Usando o exemplo de uma pessoa que desejava aplicar R$ 24 mil em dólares ao longo de 12 meses, investindo R$ 2 mil por mês. Ela deu início à estratégia em maio de 2025. Nesse mês, o dólar estava a R$ 5,71, então os R$ 2 mil compravam cerca de US$ 350,26. Em junho, a cotação caiu para R$ 5,43 e, com o mesmo valor, era possível comprar US$ 369,68.

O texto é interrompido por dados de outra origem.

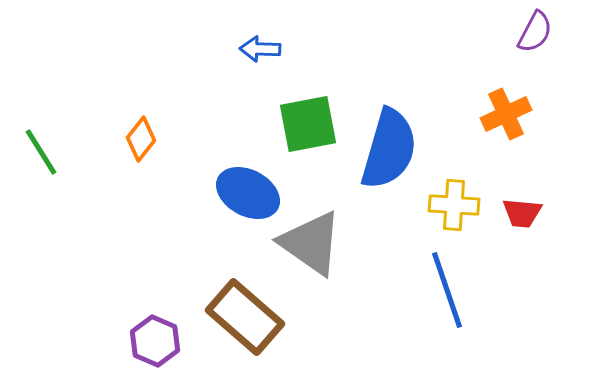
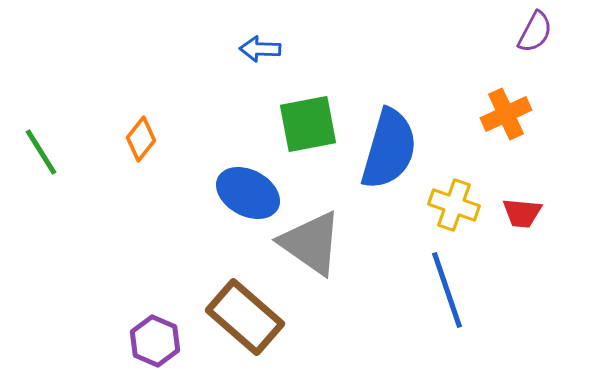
yellow cross: rotated 15 degrees clockwise
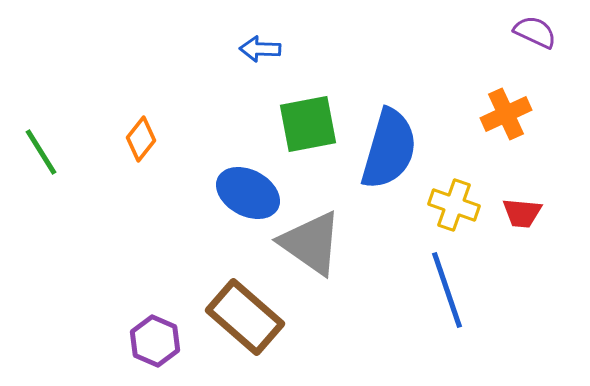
purple semicircle: rotated 93 degrees counterclockwise
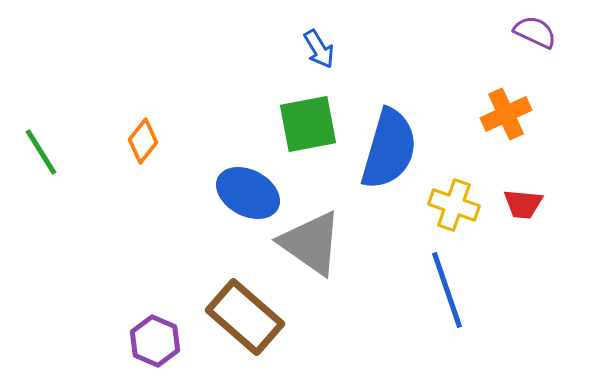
blue arrow: moved 59 px right; rotated 123 degrees counterclockwise
orange diamond: moved 2 px right, 2 px down
red trapezoid: moved 1 px right, 9 px up
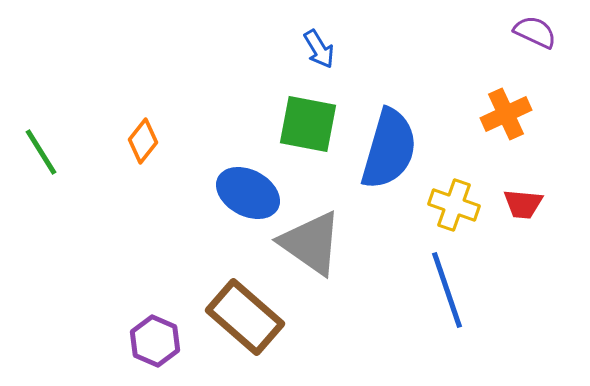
green square: rotated 22 degrees clockwise
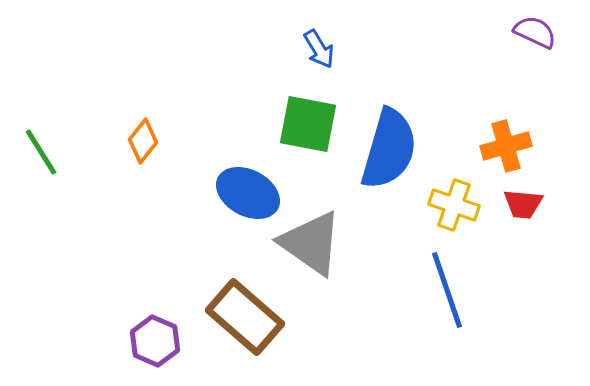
orange cross: moved 32 px down; rotated 9 degrees clockwise
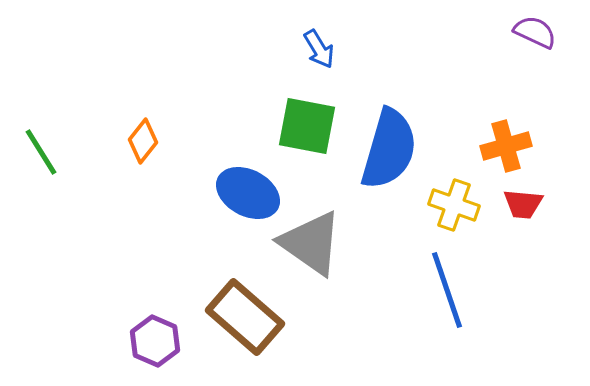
green square: moved 1 px left, 2 px down
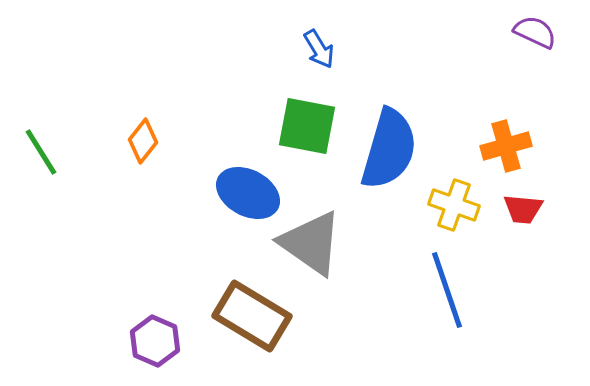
red trapezoid: moved 5 px down
brown rectangle: moved 7 px right, 1 px up; rotated 10 degrees counterclockwise
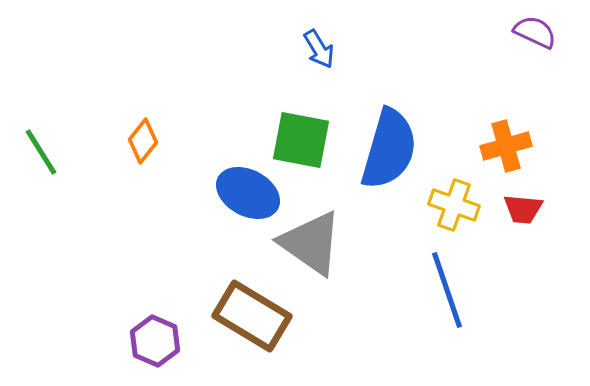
green square: moved 6 px left, 14 px down
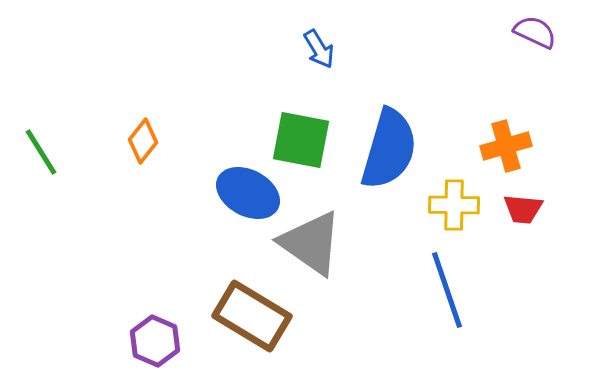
yellow cross: rotated 18 degrees counterclockwise
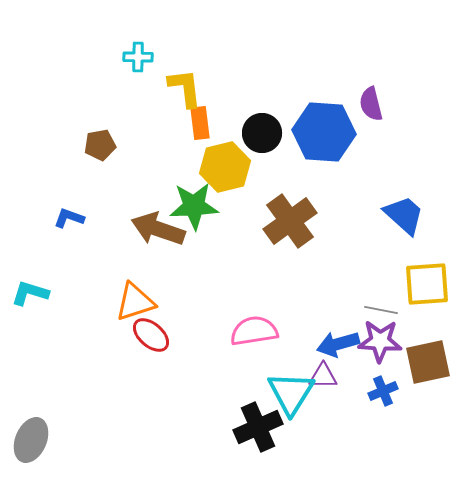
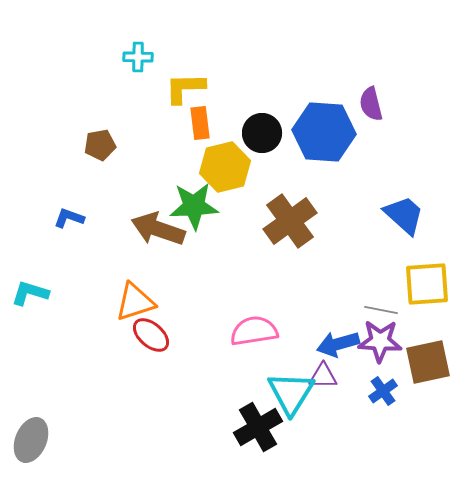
yellow L-shape: rotated 84 degrees counterclockwise
blue cross: rotated 12 degrees counterclockwise
black cross: rotated 6 degrees counterclockwise
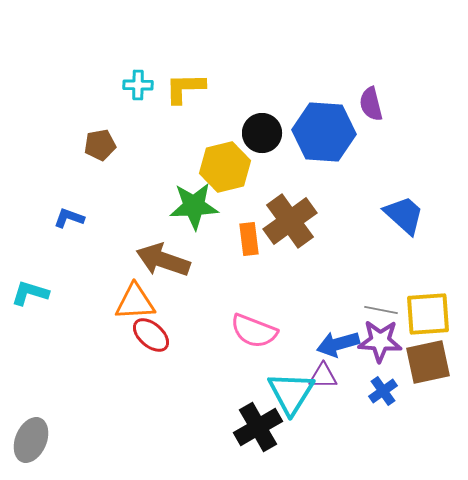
cyan cross: moved 28 px down
orange rectangle: moved 49 px right, 116 px down
brown arrow: moved 5 px right, 31 px down
yellow square: moved 1 px right, 30 px down
orange triangle: rotated 15 degrees clockwise
pink semicircle: rotated 150 degrees counterclockwise
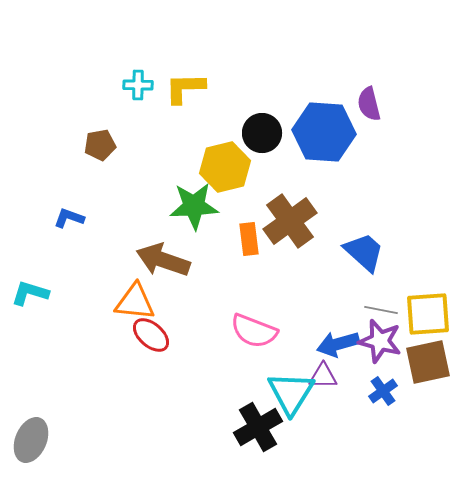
purple semicircle: moved 2 px left
blue trapezoid: moved 40 px left, 37 px down
orange triangle: rotated 9 degrees clockwise
purple star: rotated 12 degrees clockwise
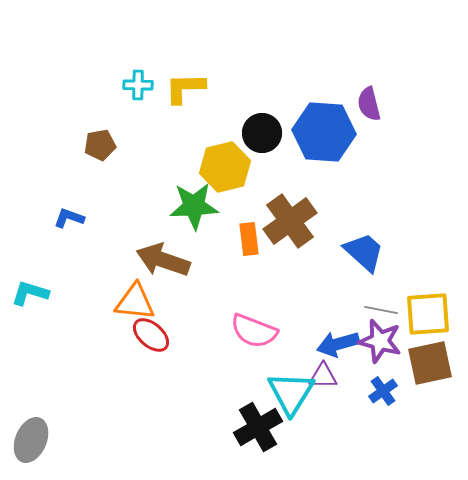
brown square: moved 2 px right, 1 px down
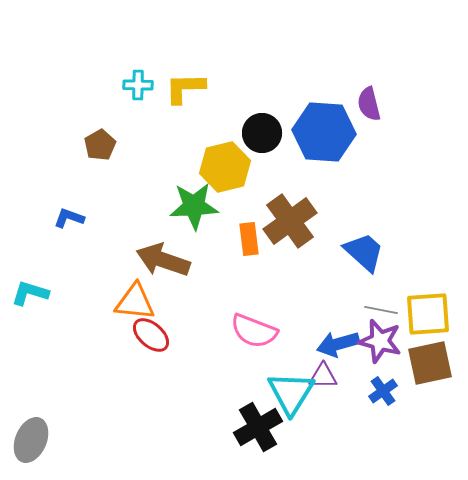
brown pentagon: rotated 20 degrees counterclockwise
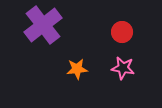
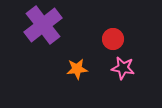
red circle: moved 9 px left, 7 px down
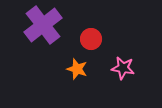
red circle: moved 22 px left
orange star: rotated 25 degrees clockwise
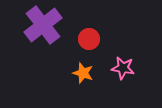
red circle: moved 2 px left
orange star: moved 6 px right, 4 px down
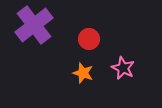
purple cross: moved 9 px left
pink star: rotated 15 degrees clockwise
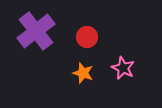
purple cross: moved 2 px right, 6 px down
red circle: moved 2 px left, 2 px up
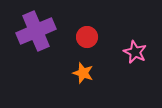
purple cross: rotated 15 degrees clockwise
pink star: moved 12 px right, 16 px up
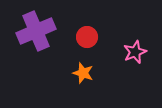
pink star: rotated 25 degrees clockwise
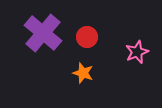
purple cross: moved 7 px right, 2 px down; rotated 27 degrees counterclockwise
pink star: moved 2 px right
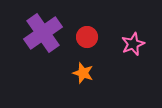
purple cross: rotated 15 degrees clockwise
pink star: moved 4 px left, 8 px up
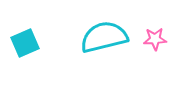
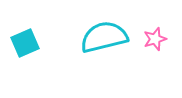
pink star: rotated 15 degrees counterclockwise
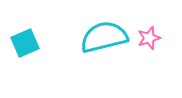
pink star: moved 6 px left, 1 px up
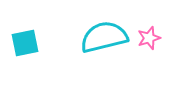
cyan square: rotated 12 degrees clockwise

Em alguns períodos, o dólar estava mais caro, em outros, mais barato, mas o investidor manteve a disciplina e comprou a mesma quantia em reais em todos os meses. Em 2025 e 2026, as cotações foram estas nos últimos dias úteis de cada mês:

  • Maio de 2025: R$ 5,71, investidor comprou US$ 350,26;
  • Junho de 2025: R$ 5,43, investidor comprou US$ 369,68;
  • Julho de 2025: R$ 5,60, investidor comprou US$ 357,14;
  • Agosto de 2025: R$ 5,42, investidor comprou US$ 369;
  • Setembro de 2025: R$ 5,32, investidor comprou US$ 375,94;
  • Outubro de 2025: R$ 5,38, investidor comprou US$ 371,75;
  • Novembro de 2025: R$ 5,33, investidor comprou US$ 375,23;
  • Dezembro de 2025: R$ 5,49, investidor comprou US$ 364,30;
  • Janeiro de 2026: R$ 5,25, investidor comprou US$ 380,95;
  • Fevereiro de 2026: R$ 5,13, investidor comprou US$ 389,86;
  • Março de 2026: R$ 5,18, investidor comprou US$ 386,10;
  • Abril de 2026: R$ 4,95, investidor comprou US$ 404,04.

Ao longo desses 12 meses, a pessoa investiu R$ 24 mil e comprou um total aproximado de US$ 4.494. Isso significa que o dólar médio ao final do período ficou em torno de R$ 5,34. Se tivesse comprado tudo de uma vez em maio de 2025, teria cerca de US$ 4.203, US$ 291 a menos do que o valor final.

Por outro lado, se esse investidor tivesse concentrado toda a compra de dólares apenas em abril de 2026, teria acumulado US$ 4.848. Embora o resultado seja superior ao obtido com a estratégia do dólar médio, quando o plano começou a ser adotado, um ano antes, seria difícil prever que a moeda americana chegaria ao patamar de R$ 4,95 em abril de 2026. Para se ter uma ideia, em maio de 2025, as projeções do Boletim Focus indicavam que o dólar encerraria 2026 em R$ 5,90.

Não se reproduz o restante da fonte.